Large-scale many-objective optimization problems (LSMaOPs) involve the large number of decision variables and objectives simultaneously. Most existing algorithms based on decision variable analysis perturb decision variables one by one, resulting in an unbearable number of function evaluations when solving LSMaOPs. Therefore, this paper proposes a variable granularity grouping evolutionary algorithm named VGGEA. Specifically, we firstly propose a variable granularity grouping strategy to reduce function evaluations greatly.
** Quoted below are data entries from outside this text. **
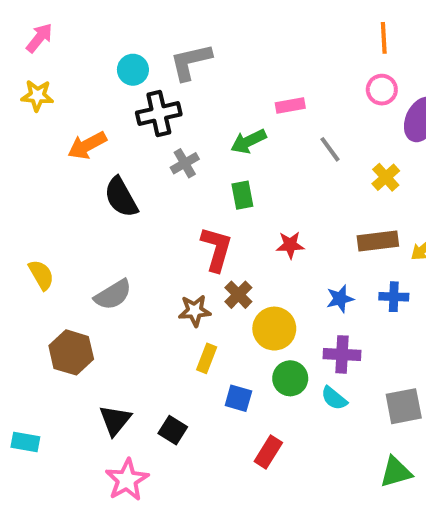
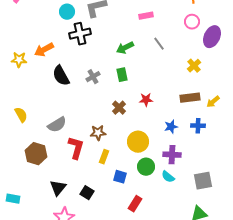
yellow star: (37, 96) -> (19, 60), moved
pink rectangle: (290, 106) -> (146, 16), moved
gray line: (330, 149) -> (159, 44), moved
gray cross: (185, 163) -> (93, 77), moved
red L-shape: (217, 249) -> (76, 148), moved
brown cross: (238, 295) -> (119, 108), moved

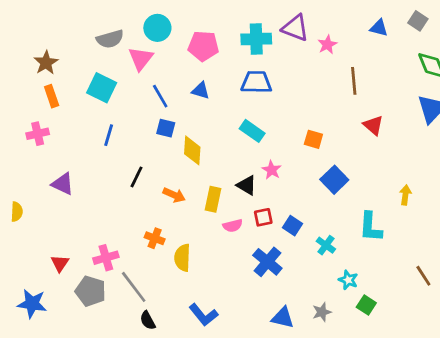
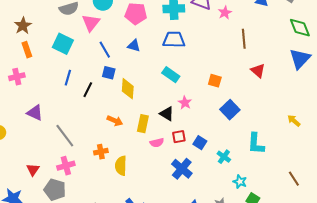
black line: (137, 177) -> (88, 90), moved
yellow arrow: (405, 195) -> (294, 121), moved, turned -56
orange cross: (155, 238) -> (101, 152), turned -32
gray line: (134, 287) -> (65, 136), moved

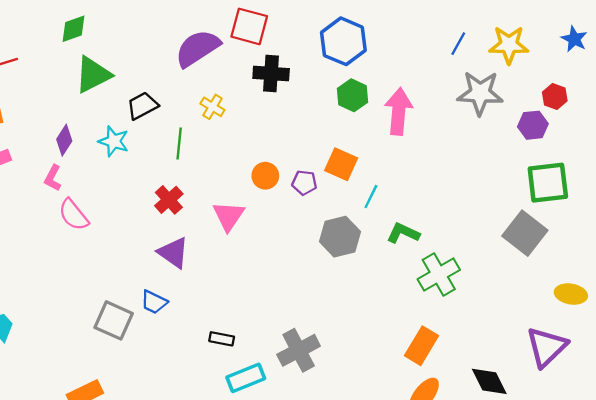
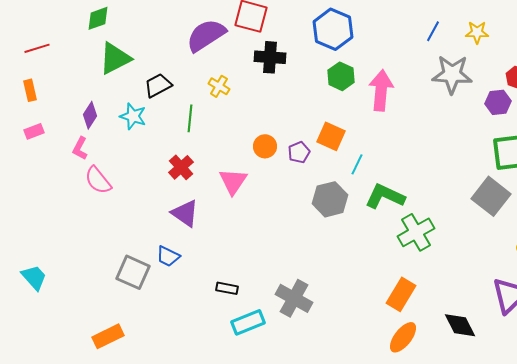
yellow star: (509, 45) -> (477, 32), size x0.7
purple pentagon: (304, 183) -> (299, 152), turned -30
green L-shape: (403, 233) -> (385, 196), size x1.4
gray cross: (299, 350) -> (294, 298), turned -33

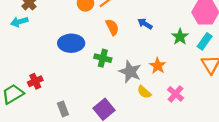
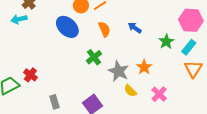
blue ellipse: (71, 43) -> (67, 27), moved, turned 40
green cross: (103, 58) -> (94, 57), turned 35
red cross: (35, 81) -> (30, 75), turned -32

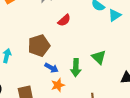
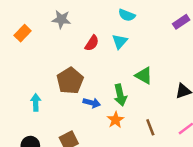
cyan triangle: (115, 15) -> (120, 41), moved
orange star: (58, 85) -> (115, 120), moved

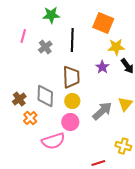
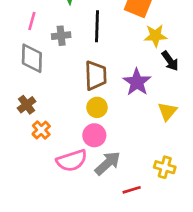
gray cross: (45, 47) -> (61, 36), turned 32
purple star: (102, 67) -> (137, 82), moved, size x1.5
gray diamond: (45, 96) -> (32, 58), moved
gray arrow: (102, 111) -> (108, 163), moved

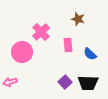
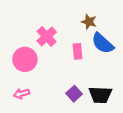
blue semicircle: (90, 54) -> (103, 43), moved, size x1.5
pink arrow: (10, 82) -> (22, 94), moved

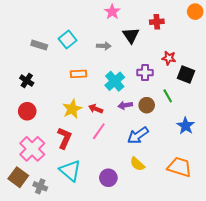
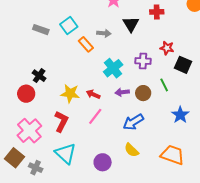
orange rectangle: (79, 74) -> (86, 44), moved, turned 49
black cross: (27, 81) -> (39, 76), moved
yellow star: (72, 109) -> (70, 93), turned 30

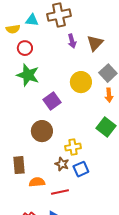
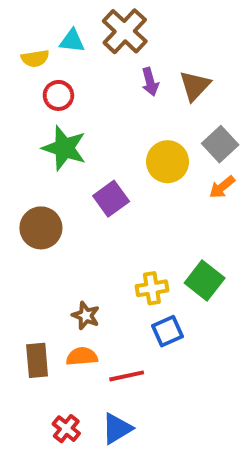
brown cross: (59, 15) -> (125, 31), turned -35
orange arrow: (109, 95) -> (222, 187), turned 56
green square: (106, 127) -> (205, 281), moved
brown circle: (42, 131) -> (41, 228), moved
brown star: (62, 164) -> (86, 316), moved
brown rectangle: (19, 165) -> (37, 360), moved

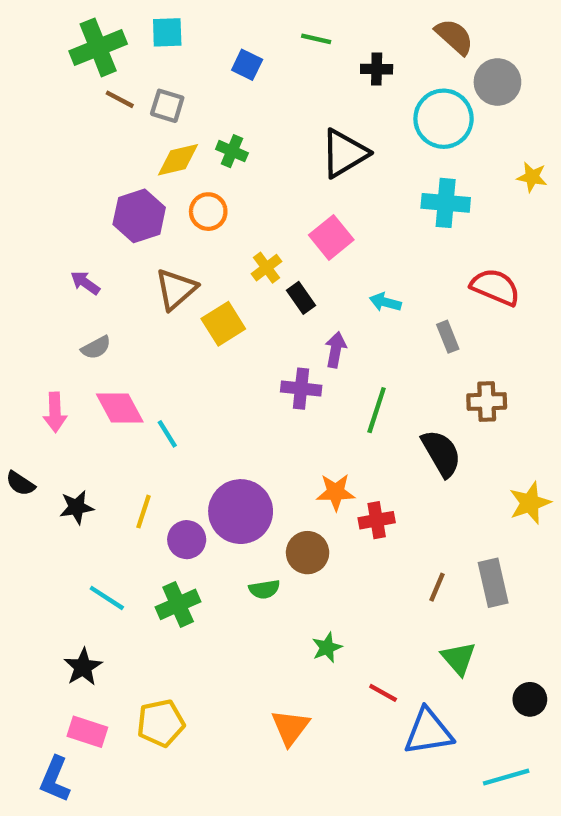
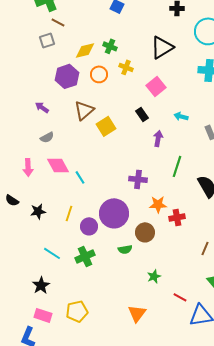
gray square: (167, 106) -> (47, 40), moved, turned -35
yellow cross: (267, 268) -> (126, 67), moved, turned -32
purple cross: (301, 389) -> (138, 179), moved

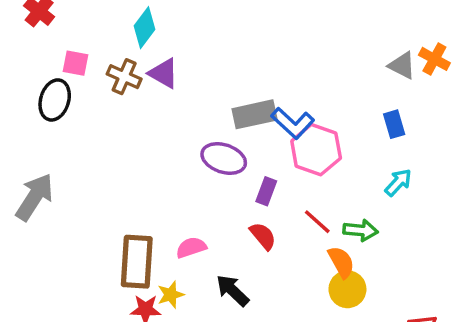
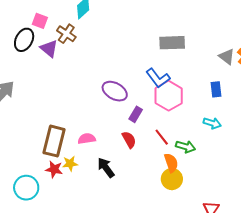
purple triangle: (164, 73) -> (49, 48), moved
gray rectangle: (255, 114) -> (172, 43), moved
cyan arrow: (398, 182) -> (212, 123), turned 54

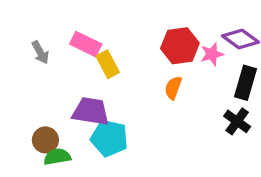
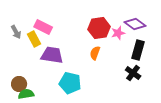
yellow rectangle: (108, 64) -> (34, 39), moved
purple trapezoid: (91, 111) -> (52, 55), moved
cyan pentagon: (109, 138) -> (70, 83), moved

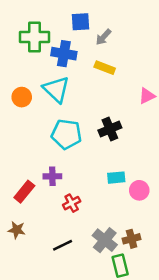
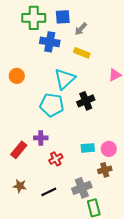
green cross: (34, 37) -> (34, 18), moved
cyan triangle: (56, 89) -> (65, 79), moved, turned 35
cyan rectangle: (116, 178) -> (88, 148), moved
brown star: (17, 230) -> (20, 186), moved
brown cross: (132, 239) -> (105, 170), moved
gray cross: (105, 240) -> (82, 188), turned 30

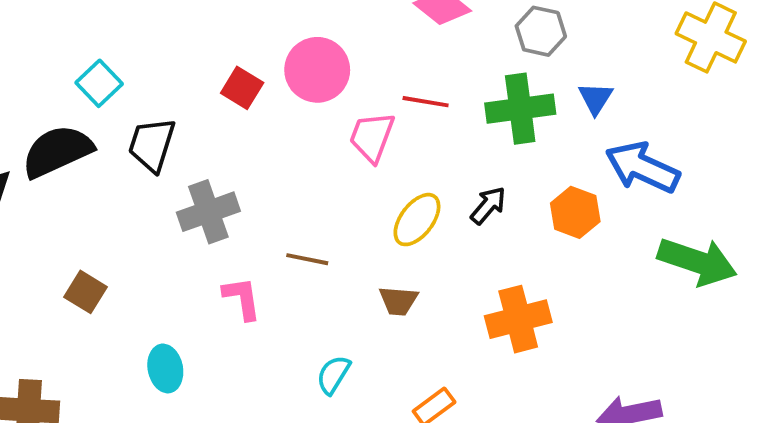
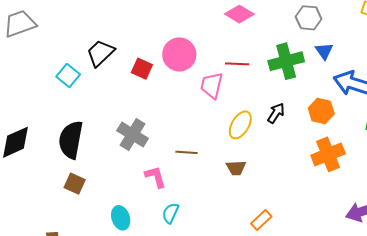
gray hexagon: (541, 31) -> (309, 18), moved
black trapezoid: (152, 145) -> (100, 53), moved, turned 36
black semicircle: (57, 151) -> (71, 140), moved, turned -48
gray cross: (208, 212) -> (133, 134), turned -32
orange cross: (518, 319) -> (328, 154), moved
cyan semicircle: (333, 375) -> (170, 213), moved

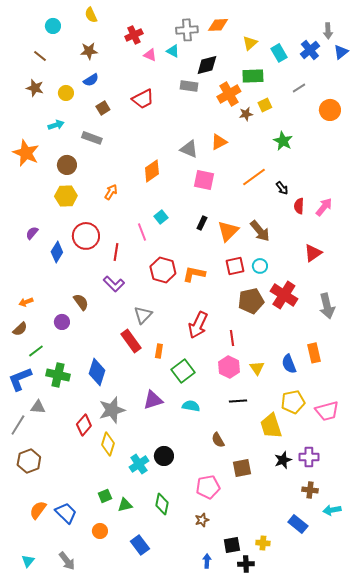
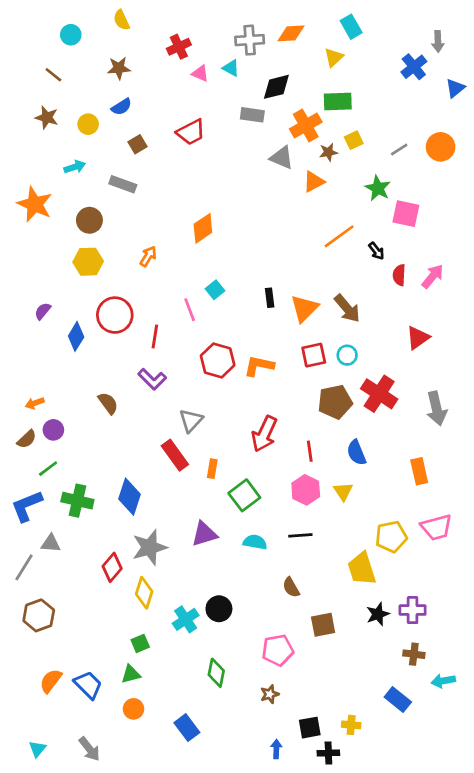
blue triangle: (341, 52) -> (455, 88), moved
cyan rectangle: (279, 53) -> (351, 27), moved
gray line: (299, 88) -> (399, 150), moved
orange triangle: (219, 142) -> (314, 182), moved
gray triangle: (189, 149) -> (282, 158), moved
pink square: (204, 180) -> (406, 214), moved
black rectangle: (202, 223) -> (270, 298), turned -32
purple circle: (62, 322) -> (53, 430), moved
blue semicircle: (289, 364) -> (356, 453), moved
black line: (238, 401) -> (300, 535), moved
pink trapezoid: (327, 411) -> (437, 527), moved
green square: (105, 496) -> (140, 643), moved
green triangle: (125, 505) -> (131, 674), moved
According to the principle of decreasing the number of decision variables represented by a granularity, that is, from coarse granularity to fine granularity, the redundant decision variables of the objective function are gradually screened. Here, the decision variables are divided into two types of subsets: the preferred decision variable subset for each objective and the shared decision variable subset for multiple objectives. Then, we propose a two-stage optimization strategy. In the first stage, we optimize the preferred decision variable subset for each objective through a layered optimization strategy to improve the convergence of the population. In the second stage, we optimize the shared decision variable subset for multiple objectives to enhance the diversity of the population. Moreover, to better adapt to the increase in the number of objectives, we introduce the multiple populations method to balance the performance of the solutions on all objectives. The experimental results demonstrate the high performance and competitiveness of the proposed VGGEA.